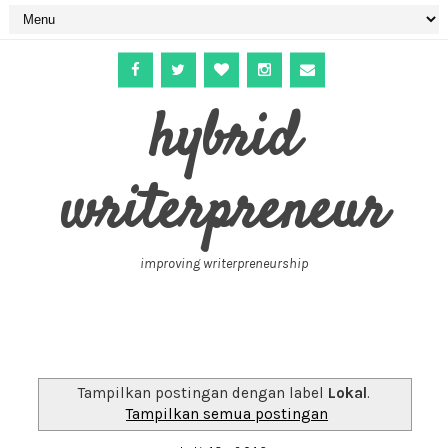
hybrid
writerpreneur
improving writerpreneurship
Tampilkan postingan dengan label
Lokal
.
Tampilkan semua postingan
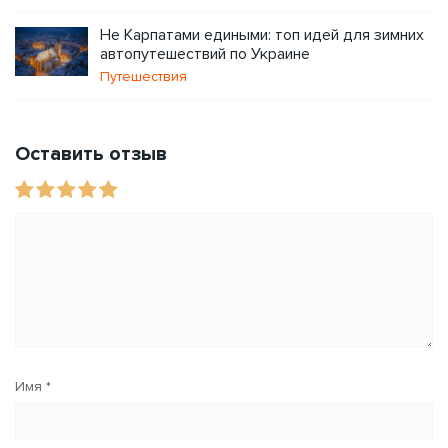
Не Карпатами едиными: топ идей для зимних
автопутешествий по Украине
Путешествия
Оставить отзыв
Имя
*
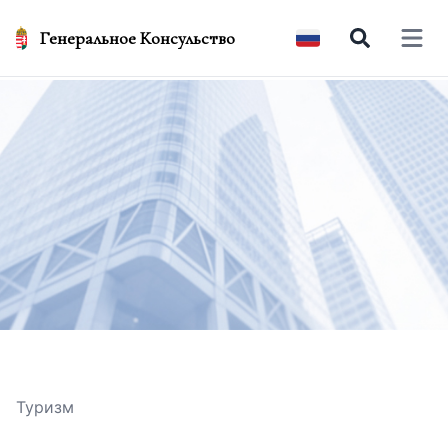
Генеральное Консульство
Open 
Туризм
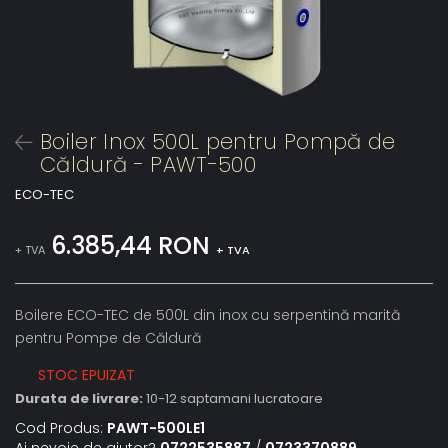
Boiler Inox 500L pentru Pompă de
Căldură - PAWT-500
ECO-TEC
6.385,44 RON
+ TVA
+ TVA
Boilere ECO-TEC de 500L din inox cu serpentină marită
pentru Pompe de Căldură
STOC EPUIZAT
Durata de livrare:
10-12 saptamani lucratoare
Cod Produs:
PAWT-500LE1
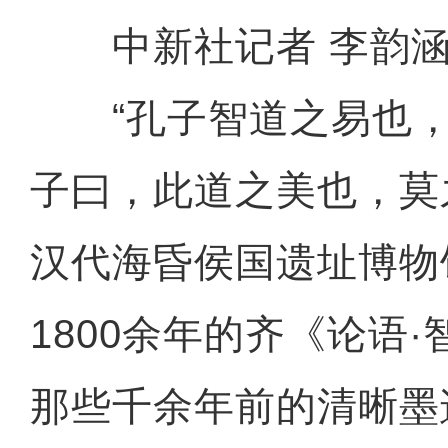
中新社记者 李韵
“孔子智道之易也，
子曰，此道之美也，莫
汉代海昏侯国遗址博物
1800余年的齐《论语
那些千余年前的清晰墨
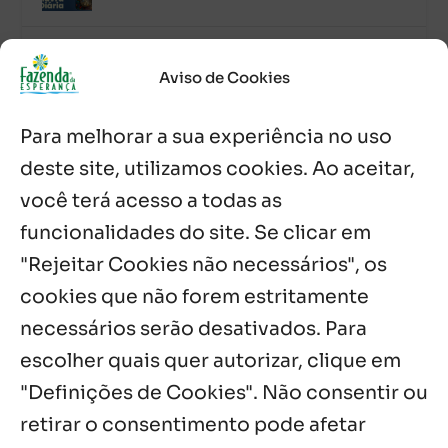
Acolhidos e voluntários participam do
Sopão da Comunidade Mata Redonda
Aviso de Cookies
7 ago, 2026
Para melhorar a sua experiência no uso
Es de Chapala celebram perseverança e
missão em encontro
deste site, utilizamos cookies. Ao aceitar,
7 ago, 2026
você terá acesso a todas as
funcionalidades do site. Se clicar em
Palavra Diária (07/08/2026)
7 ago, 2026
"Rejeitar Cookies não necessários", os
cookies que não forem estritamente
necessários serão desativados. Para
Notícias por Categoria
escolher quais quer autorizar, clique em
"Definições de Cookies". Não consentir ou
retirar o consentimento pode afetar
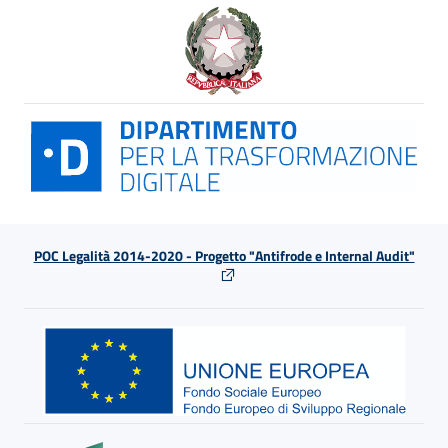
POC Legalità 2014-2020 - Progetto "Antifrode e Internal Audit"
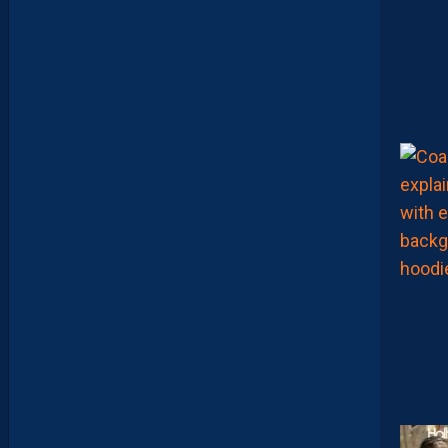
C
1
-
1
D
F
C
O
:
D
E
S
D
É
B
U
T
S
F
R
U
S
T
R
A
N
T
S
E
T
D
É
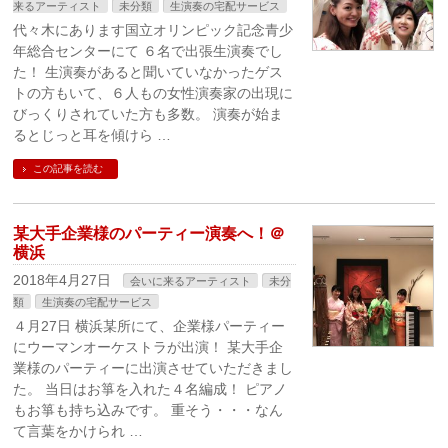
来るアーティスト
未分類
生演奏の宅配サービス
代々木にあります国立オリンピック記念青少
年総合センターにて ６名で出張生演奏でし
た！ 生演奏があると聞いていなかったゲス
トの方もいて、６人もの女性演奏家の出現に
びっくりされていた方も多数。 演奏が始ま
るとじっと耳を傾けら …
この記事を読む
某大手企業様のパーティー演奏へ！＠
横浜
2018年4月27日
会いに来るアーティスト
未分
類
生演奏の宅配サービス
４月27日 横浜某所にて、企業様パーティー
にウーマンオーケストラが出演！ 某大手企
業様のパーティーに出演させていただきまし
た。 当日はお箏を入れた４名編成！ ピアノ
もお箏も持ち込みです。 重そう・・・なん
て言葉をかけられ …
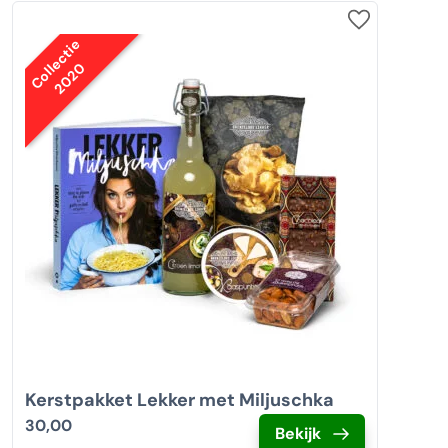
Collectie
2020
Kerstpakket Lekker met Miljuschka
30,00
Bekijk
-- -- --
If a line above holds the string "Căldură", return it as it stands.

**SOLUTION BELOW**
Căldură - PAWT-500
pentru Pompe de Căldură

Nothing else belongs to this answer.